Confocal microscopy is a very popular technique for high-quality images. It is quite useful when working with tissue or bio-samples due to the relatively simple sample preparation. Confocal microscopes are an alternative to traditional ones. While in a traditional microscope we have a wide field where most of the elements at the sample surface are in focus, with a confocal microscope, a sample can be observed at different depths using spatial filters that eliminate out-of-focus light.
Confocal microscopy was invented in 1955: a sample is scanned and a point-to-point image is created. Light passes through a series of pin holes that eliminates unfocused light thus increasing image resolution. We discuss a similar system here: the scanning of the sample can be made either by moving the sample or by xy scanning mirrors. Figure 1 shows a schematic of the system.

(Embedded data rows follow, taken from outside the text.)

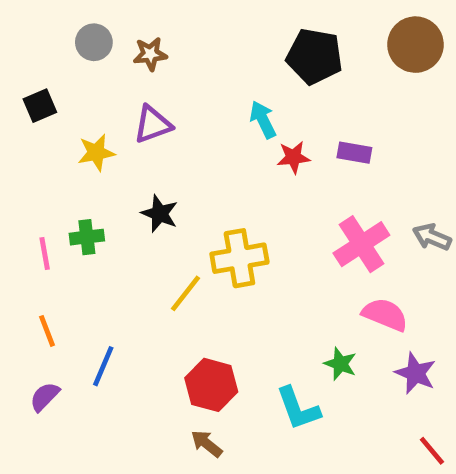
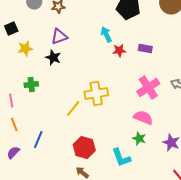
yellow star: (96, 153) -> (25, 48), moved
black star: (160, 214) -> (53, 58), moved
pink line: (45, 254) -> (11, 100), moved
pink semicircle: (385, 315) -> (143, 118), moved

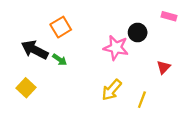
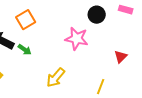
black circle: (138, 32) -> (97, 15), moved
yellow arrow: (112, 90) -> (56, 78), moved

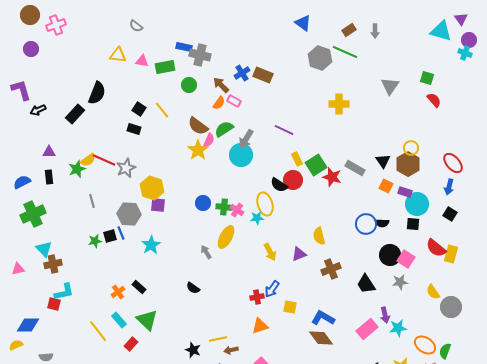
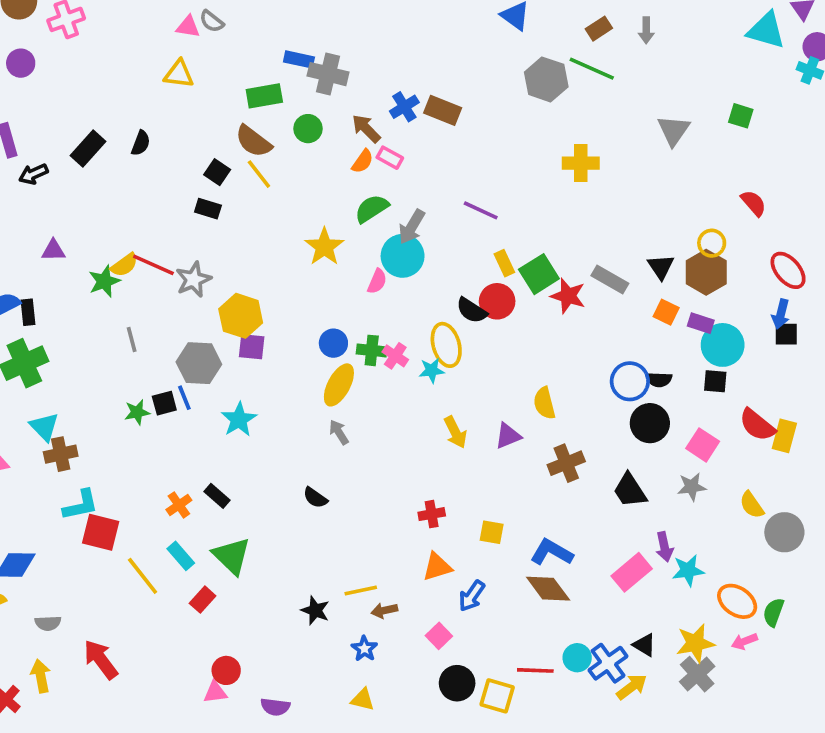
pink triangle: (142, 61) -> (188, 27), moved
black semicircle: (97, 93) -> (141, 143), size x0.6
red semicircle: (434, 100) -> (754, 203), moved
black rectangle: (75, 114) -> (88, 149), moved
brown semicircle: (198, 126) -> (253, 141), moved
pink semicircle: (209, 140) -> (377, 281), moved
black rectangle: (49, 177) -> (28, 312), moved
black square: (450, 214) -> (786, 334), moved, turned -32
yellow ellipse: (226, 237) -> (339, 385), moved
black circle: (390, 255) -> (650, 423), moved
blue arrow: (272, 289) -> (472, 596), moved
red square: (54, 304) -> (101, 532), moved, size x1.5

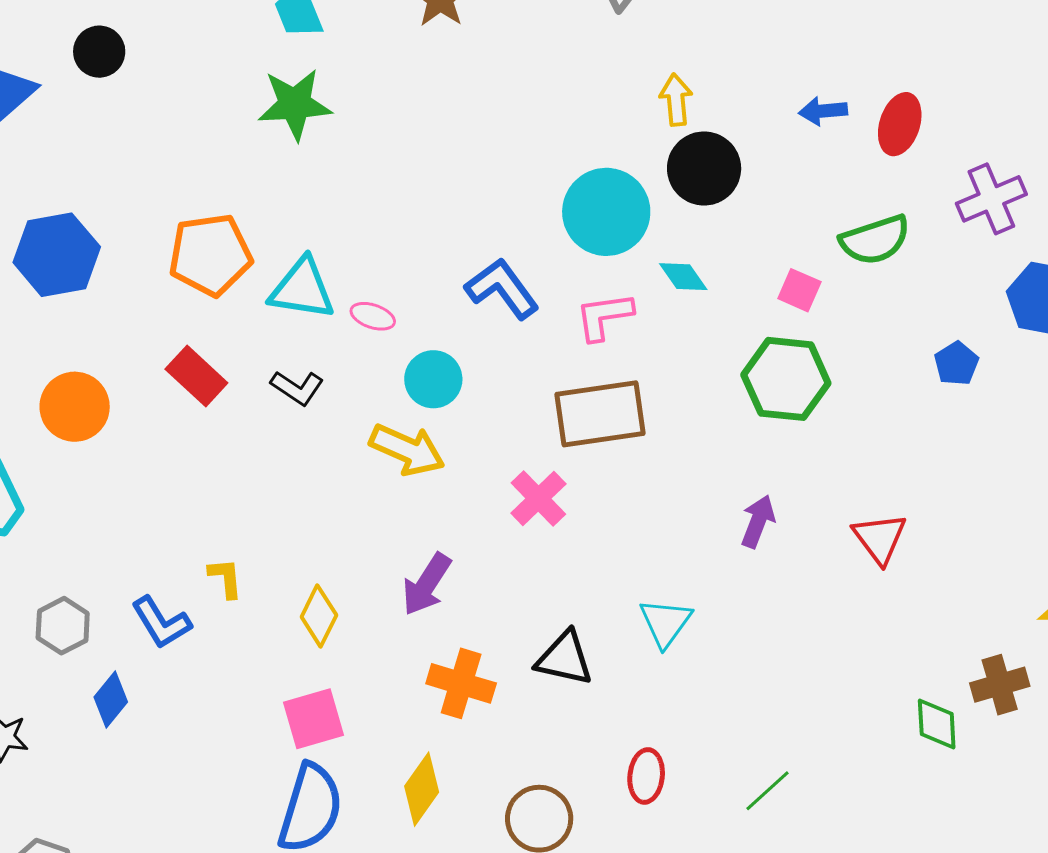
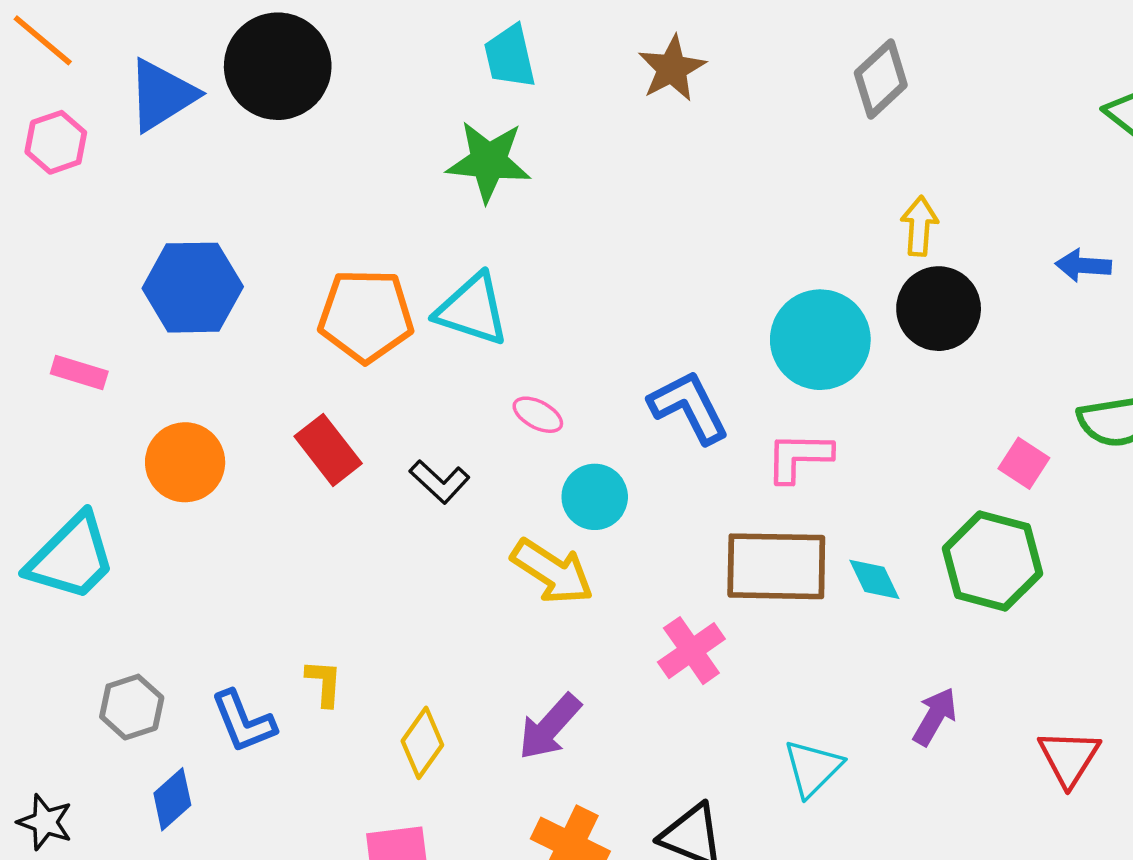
black circle: (99, 52) -> (278, 66), size x1.8
cyan diamond: (683, 277) -> (874, 579), moved
cyan triangle: (302, 289) -> (472, 310), moved
cyan triangle: (665, 623) -> (813, 768), moved

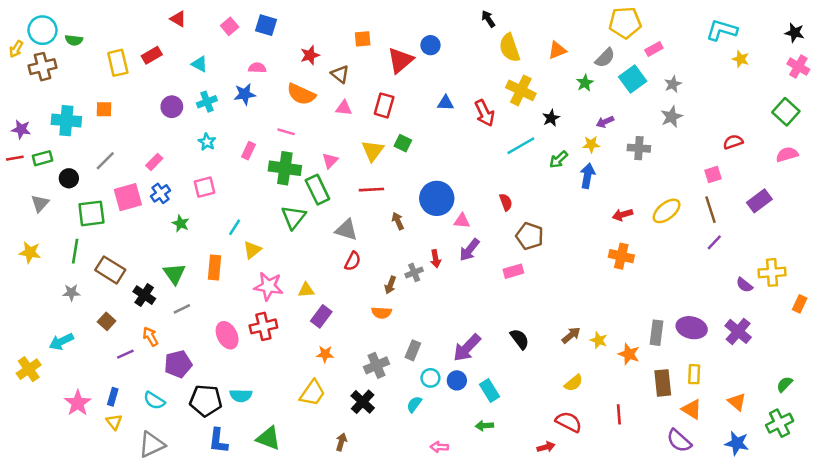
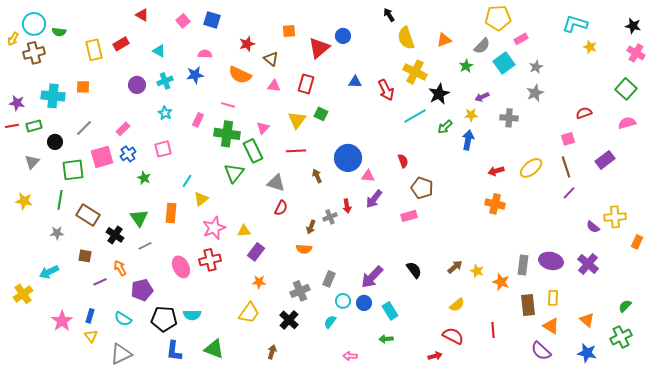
black star: (551, 118) -> (439, 94), size x1.5
pink star: (269, 286) -> (214, 228), turned -30
brown square: (107, 321) -> (85, 256), turned -32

In terms of optical components, we require a very intense light source. After the light source, we have a filter (usually referred to as an excitation filter), where only a very specific wavelength passes through. From this filter, we go to a dichroic mirror. Dichroic mirrors have a very specific transmission and reflection coefficient for two different wavelengths, that is they allow one wavelength to be transmitted while reflecting the other wavelength. In our case. we will reflect the light coming from the excitation filter, and this beam will be focused by a lens into a sample. The sample is then excited by this specific wavelength and fluorescence takes place in the biomolecule we are trying to detect. The light emitted by the biomolecule due to fluorescence is then transmitted back to the dichroic mirror. On this second pass, the emitted light passes through the mirror and then through a pinhole (this one called emission filter) and then to the ocular or camera.

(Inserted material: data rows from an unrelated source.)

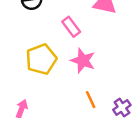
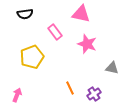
pink star: (83, 61) -> (87, 44), moved

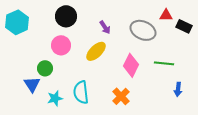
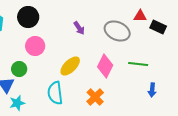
black circle: (66, 16) -> (28, 17), moved
yellow ellipse: (96, 51) -> (70, 66), moved
cyan star: (55, 98) -> (17, 103), moved

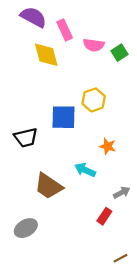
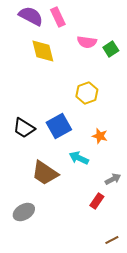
pink rectangle: (65, 30) -> (58, 17), moved
blue square: (64, 117) -> (59, 126), moved, turned -30
black trapezoid: (26, 138) -> (24, 128), turned 45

One of the great advantages of confocal microscopy is the ability to create 3D sample images. Data obtained from optical slices along the optical axis are used to reconstruct a 3D image using software and image processing. Fig. 2 shows a 3D reconstruction from slices of a suspension of 2 mm diameter PMMA particles.
A confocal microscope provides a significant imaging improvement over conventional microscopes. It creates sharper, more detailed 2D images, and allows collection of data in three dimensions.